Mexican newspaper curbs drug cartel coverage after death of journalist

The largest newspaper in Mexico’s most violent city has decided to restrict its coverage of the ongoing drugs war after one of its photographers was shot dead.

In an editorial printed on the front page of Sunday’s edition, El Diario newspaper, in Ciudad Juárez, asked “What do you want of us?” Directed at the drug cartels, the editorial said: “We ask you to explain what you want from us, what we should try to publish or not publish, so we know what to expect.” The newspaper insisted the editorial was not a “surrender”, but that it did “not want more deaths. We do not want more injured or more intimidation. It is impossible to carry out our role in these conditions. Tell us therefore, what is expected of us.”

The editorial came after the shooting of two of the newspaper’s photographers – one of them an intern - on Thursday afternoon, according to the BBC. Luis Carlos Santiago Orozco, 21, and Carlos Manuel Sanchez Colunga, 18, had just left a photography workshop when they were fired upon. Santiago died of his injuries.

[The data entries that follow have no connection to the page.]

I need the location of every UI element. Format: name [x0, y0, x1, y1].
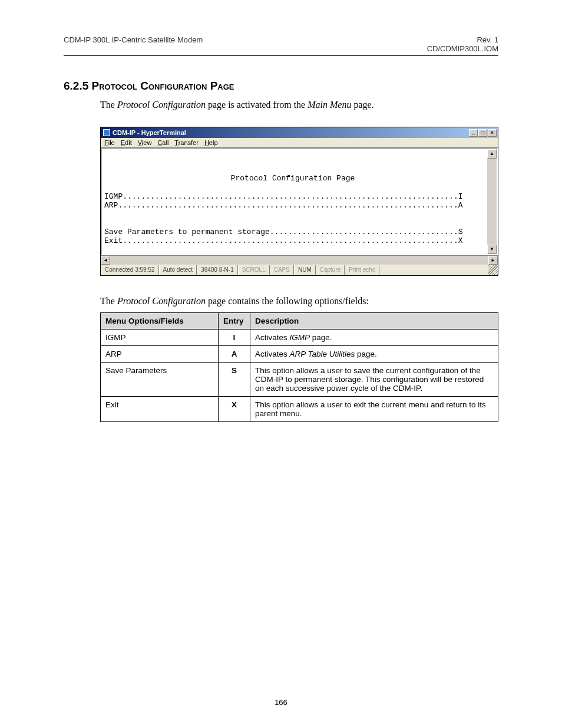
cell-menu: ARP: [101, 345, 219, 362]
menu-help[interactable]: Help: [204, 139, 218, 146]
status-num: NUM: [294, 265, 316, 275]
app-icon: [103, 129, 110, 136]
scroll-left-icon[interactable]: ◄: [101, 256, 110, 265]
header-docid: CD/CDMIP300L.IOM: [427, 44, 498, 53]
table-row: ARP A Activates ARP Table Utilities page…: [101, 345, 498, 362]
section-heading: 6.2.5 Protocol Configuration Page: [64, 80, 498, 93]
intro-paragraph: The Protocol Configuration page is activ…: [100, 100, 498, 110]
options-table: Menu Options/Fields Entry Description IG…: [100, 312, 498, 422]
status-connected: Connected 3:59:52: [101, 265, 159, 275]
intro-text: The: [100, 100, 117, 110]
para2-suffix: page contains the following options/fiel…: [206, 296, 369, 306]
status-caps: CAPS: [270, 265, 294, 275]
status-scroll: SCROLL: [238, 265, 270, 275]
menubar: File Edit View Call Transfer Help: [101, 138, 498, 148]
page-number: 166: [0, 698, 562, 707]
terminal-screen-title: Protocol Configuration Page: [104, 174, 481, 183]
scroll-down-icon[interactable]: ▼: [487, 245, 497, 254]
section-title: Protocol Configuration Page: [92, 80, 234, 92]
table-header-row: Menu Options/Fields Entry Description: [101, 312, 498, 329]
page-header: CDM-IP 300L IP-Centric Satellite Modem R…: [64, 35, 498, 53]
terminal-content[interactable]: Protocol Configuration PageIGMP.........…: [102, 149, 487, 254]
menu-call[interactable]: Call: [157, 139, 168, 146]
header-rev: Rev. 1: [427, 35, 498, 44]
window-title: CDM-IP - HyperTerminal: [113, 129, 186, 136]
col-description: Description: [250, 312, 498, 329]
cell-menu: Exit: [101, 396, 219, 421]
maximize-button[interactable]: □: [478, 129, 487, 137]
table-row: IGMP I Activates IGMP page.: [101, 329, 498, 345]
terminal-line-exit: Exit....................................…: [104, 236, 463, 245]
cell-menu: Save Parameters: [101, 362, 219, 396]
intro-mid: page is activated from the: [206, 100, 308, 110]
minimize-button[interactable]: _: [469, 129, 478, 137]
status-detect: Auto detect: [159, 265, 197, 275]
vertical-scrollbar[interactable]: ▲ ▼: [487, 149, 497, 254]
cell-entry: I: [219, 329, 250, 345]
col-menu: Menu Options/Fields: [101, 312, 219, 329]
close-button[interactable]: ×: [488, 129, 497, 137]
cell-menu: IGMP: [101, 329, 219, 345]
status-printecho: Print echo: [345, 265, 379, 275]
horizontal-scrollbar[interactable]: ◄ ►: [101, 255, 498, 265]
col-entry: Entry: [219, 312, 250, 329]
terminal-line-arp: ARP.....................................…: [104, 201, 463, 210]
terminal-line-save: Save Parameters to permanent storage....…: [104, 228, 463, 236]
intro-em2: Main Menu: [308, 100, 351, 110]
resize-grip-icon[interactable]: [488, 265, 498, 275]
options-intro: The Protocol Configuration page contains…: [100, 296, 498, 307]
cell-desc: This option allows a user to exit the cu…: [250, 396, 498, 421]
cell-entry: A: [219, 345, 250, 362]
para2-em: Protocol Configuration: [117, 296, 206, 306]
intro-suffix: page.: [351, 100, 373, 110]
table-row: Save Parameters S This option allows a u…: [101, 362, 498, 396]
para2-prefix: The: [100, 296, 117, 306]
cell-entry: S: [219, 362, 250, 396]
menu-view[interactable]: View: [138, 139, 152, 146]
header-rule: [64, 55, 498, 56]
statusbar: Connected 3:59:52 Auto detect 38400 8-N-…: [101, 265, 498, 275]
menu-edit[interactable]: Edit: [121, 139, 132, 146]
status-baud: 38400 8-N-1: [197, 265, 238, 275]
cell-desc: Activates IGMP page.: [250, 329, 498, 345]
section-number: 6.2.5: [64, 80, 88, 92]
intro-em1: Protocol Configuration: [117, 100, 206, 110]
menu-file[interactable]: File: [104, 139, 115, 146]
window-titlebar[interactable]: CDM-IP - HyperTerminal _ □ ×: [101, 127, 498, 138]
header-right: Rev. 1 CD/CDMIP300L.IOM: [427, 35, 498, 53]
header-left: CDM-IP 300L IP-Centric Satellite Modem: [64, 35, 203, 53]
terminal-line-igmp: IGMP....................................…: [104, 192, 463, 201]
hyperterminal-window: CDM-IP - HyperTerminal _ □ × File Edit V…: [100, 127, 498, 276]
cell-desc: Activates ARP Table Utilities page.: [250, 345, 498, 362]
table-row: Exit X This option allows a user to exit…: [101, 396, 498, 421]
status-capture: Capture: [316, 265, 345, 275]
scroll-right-icon[interactable]: ►: [488, 256, 498, 265]
menu-transfer[interactable]: Transfer: [174, 139, 199, 146]
cell-entry: X: [219, 396, 250, 421]
scroll-up-icon[interactable]: ▲: [487, 149, 497, 159]
cell-desc: This option allows a user to save the cu…: [250, 362, 498, 396]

Santiago is the second journalist at the paper to be killed in two years, following the death of José Armando Rodríguez Carreón, 40, who was shot to death outside his home in November 2008. So far 30 journalists have died in Mexico since the beginning of the government’s clampdown on the drug cartels in December 2006, according to IPI’s Death Watch. The newspaper had been renowned for its ongoing investigative crime reporting in the region, which has been wracked with violence.

Speaking to the BBC’s World Service, El Diario’s editor Herardo Rodríguez expressed anger at the lack of progress in the official investigation into Rodríguez Carreón’s death and criticised the government as well as the cartels.

“We have repeatedly called on the authorities to investigate and prosecute the murderers of journalists in Mexico in an effort to avoid exactly this situation. Journalists should not be so afraid for their lives that they stop reporting on the biggest story in the country,” said International Press Institute Acting Director Alison Bethel McKenzie. “The violence journalists face in Mexico, from shootings to car bombs to kidnappings, is have a dangerously chilling effect on press freedom in the country.”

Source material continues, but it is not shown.